DBEDT: Hawai’i Economy Holds Steady
Hawai’i’s economy will continue to hold stable growth over the next few years, according to the recently released fourth quarter 2015 Statistical and Economic Report by the State of Hawai’i Department of Business, Economic Development, and Tourism.
The first three quarters of 2015 showed labor market improvements and historically high levels of jobs, including civilian labor force, employment, and payroll.
DBEDT says the recent report shows a shift in the visitor marker with the strong United States dollar and weakening Japanese yen.

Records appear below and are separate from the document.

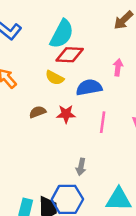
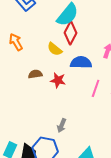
red diamond: (70, 55) -> (71, 33), turned -75
pink line: (103, 122) -> (96, 88), moved

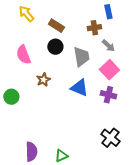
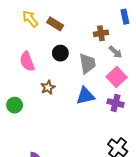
blue rectangle: (108, 12) -> (125, 17), moved
brown rectangle: (56, 26) -> (55, 24), moved
blue triangle: (79, 88) -> (85, 96), turned -36

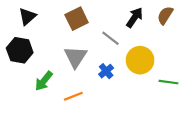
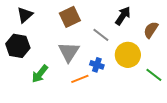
brown semicircle: (165, 15) -> (151, 30), moved
blue cross: (106, 71) -> (97, 65), turned -32
green line: (168, 82) -> (154, 75), turned 30
orange line: (73, 96) -> (80, 79), moved

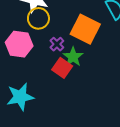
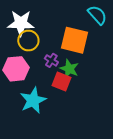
cyan star: (20, 97) -> (33, 100), moved

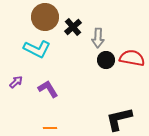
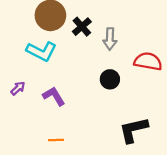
black circle: (106, 60) -> (110, 79), moved

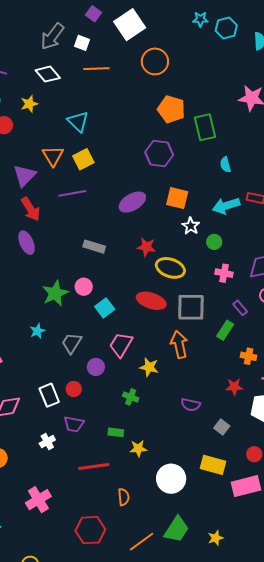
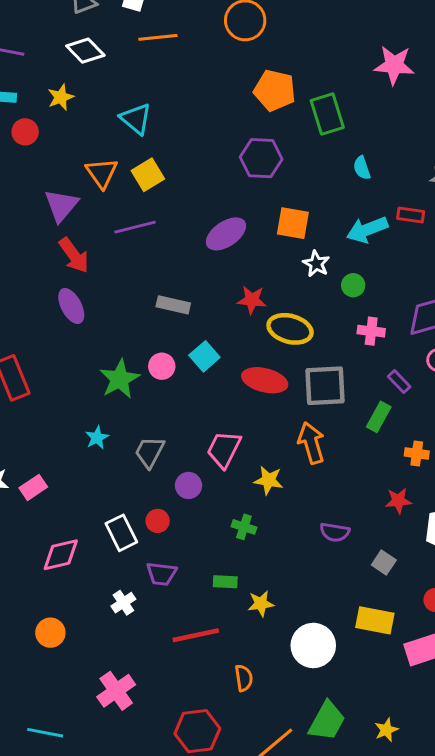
cyan square: (105, 308) -> (204, 356), moved

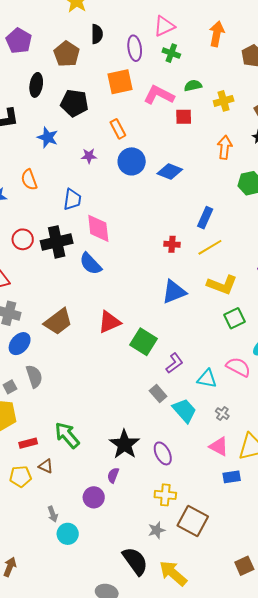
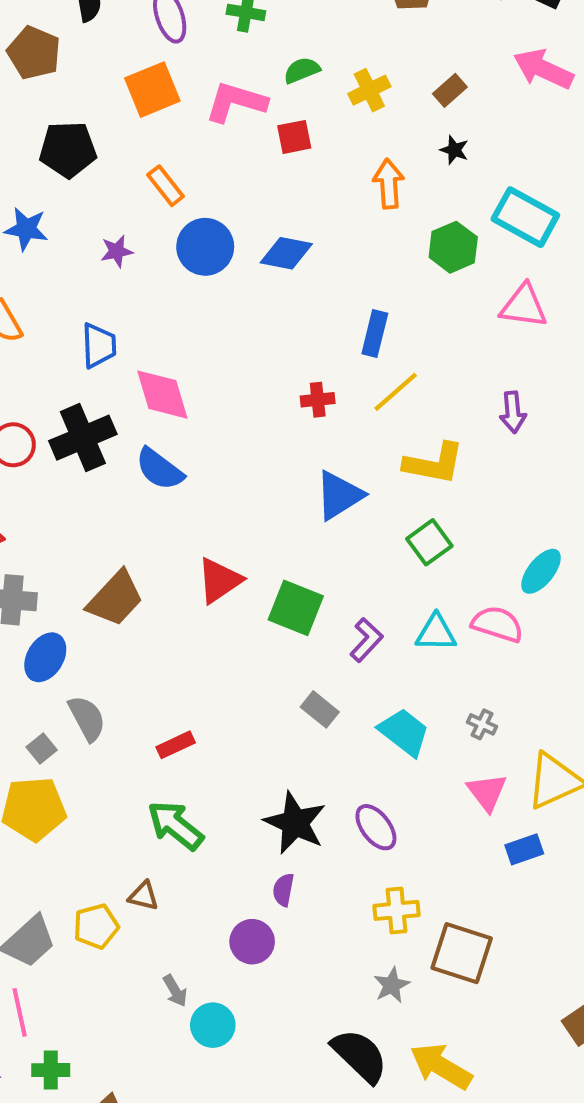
green square: (235, 318) -> (429, 542), moved
cyan triangle: (207, 379) -> (436, 633), moved
gray rectangle: (158, 394) -> (320, 709), moved
red rectangle: (28, 443) -> (176, 745), moved
pink triangle: (219, 446) -> (487, 792), turned 35

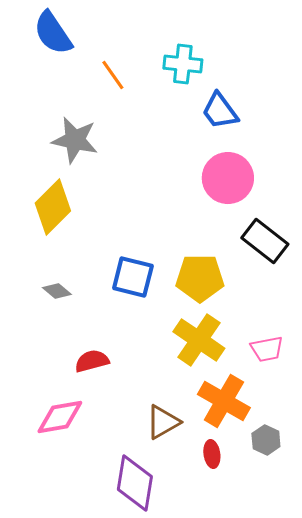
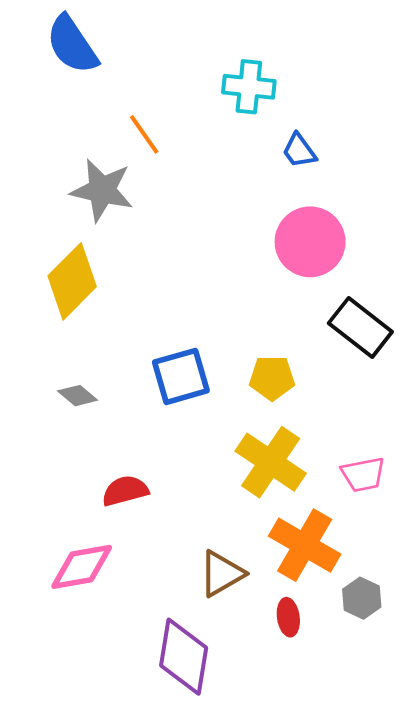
orange line: (113, 75) -> (144, 134), moved
blue trapezoid: (220, 111) -> (299, 151), size x0.7
blue square: (133, 277) -> (181, 376), turned -30
yellow pentagon: (200, 278) -> (272, 378), size x0.7

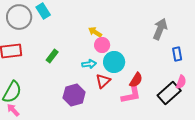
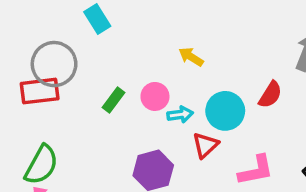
gray circle: (19, 17) -> (54, 64), moved
pink circle: (102, 45) -> (155, 96), moved
red semicircle: (136, 80) -> (270, 95), moved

Arrivals from Japan have declined in 2015 by one percent through September. Japanese visitors are also spending 10.1 percent less while in the islands.
On the other hand, visitor arrivals from the U.S. West market increased 7.5 percent, and visitors expenditures from this market increased by 6.9 percent.
“We are pleased that Virgin American started a new daily flight from San Francisco to Honolulu on Nov. 2 and will start a daily flight from San Francisco to Kahului on Dec. 3 this year,” said DBEDT Director Luis P. Salaveria. “This will bring more West Coast visitors to our state and offset the decline in Japanese visitors. This news and the continued growth in our local job market are positive trends in our state’s economy.”
The projected number of visitor arrivals in 2015 is unchanged, according to DBEDT calculations. Projections for 2016 through 2018, however, is slightly increased compared to the projection completed in August.
“From the passenger count data DBEDT collects on a daily basis, passengers increased from 4.1 percent for October and 4.8 percent for the first two weeks of November,” said Dr. Eugene Tian, Economic Researcher Administrator. “With an increase of 3.9 percent in scheduled air seats to Hawai’i for the fourth quarter, we are confident that 2015 will be a record year for visitor arrivals.”
Total expenditures are expected to be $15.4 billion, a notch lower than the previous quarterly report that listed $15.5 billion. The change is reportedly due to the decrease in Japanese daily visitor spending.
Air seats are projected to increase by 2.6 percent during the first quarter of 2016, and a stable 1.7 to 1.8 percent visitor arrival increase is expected over the next few years.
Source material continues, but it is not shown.